Without copying the images, write out all the entries below verbatim.

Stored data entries
--- START ---
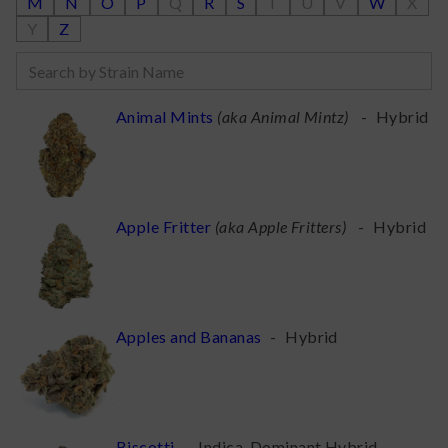
M
N
O
P
Q
R
S
T
U
V
W
X
Y
Z
Animal Mints
(
aka Animal Mintz
)
-
Hybrid
Apple Fritter
(
aka Apple Fritters
)
-
Hybrid
Apples and Bananas
-
Hybrid
Biscotti
-
Indica-Dominant Hybrid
--- END ---
* YOUR RESPONSE:
M
N
O
P
Q
R
S
T
U
V
W
X
Y
Z
Animal Mints
(
aka Animal Mintz
)
-
Hybrid
Apple Fritter
(
aka Apple Fritters
)
-
Hybrid
Apples and Bananas
-
Hybrid
Biscotti
-
Indica-Dominant Hybrid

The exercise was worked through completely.